**Exercise requirements:** Restate the data below word for word. Skip any images it contains.

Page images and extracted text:
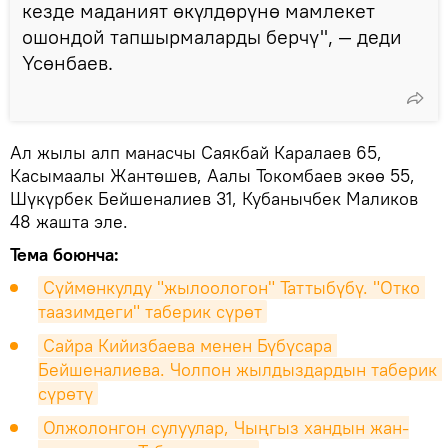
кезде маданият өкүлдөрүнө мамлекет
ошондой тапшырмаларды берчү", — деди
Үсөнбаев.
Ал жылы алп манасчы Саякбай Каралаев 65,
Касымаалы Жантөшев, Аалы Токомбаев экөө 55,
Шүкүрбек Бейшеналиев 31, Кубанычбек Маликов
48 жашта эле.
Тема боюнча:
Сүймөнкулду "жылоологон" Таттыбүбү. "Отко 
таазимдеги" таберик сүрөт
Сайра Кийизбаева менен Бүбүсара 
Бейшеналиева. Чолпон жылдыздардын таберик 
сүрөтү
Олжолонгон сулуулар, Чыңгыз хандын жан-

**Result for this exercise:**
кезде маданият өкүлдөрүнө мамлекет
ошондой тапшырмаларды берчү", — деди
Үсөнбаев.
Ал жылы алп манасчы Саякбай Каралаев 65,
Касымаалы Жантөшев, Аалы Токомбаев экөө 55,
Шүкүрбек Бейшеналиев 31, Кубанычбек Маликов
48 жашта эле.
Тема боюнча:
Сүймөнкулду "жылоологон" Таттыбүбү. "Отко 
таазимдеги" таберик сүрөт
Сайра Кийизбаева менен Бүбүсара 
Бейшеналиева. Чолпон жылдыздардын таберик 
сүрөтү
Олжолонгон сулуулар, Чыңгыз хандын жан-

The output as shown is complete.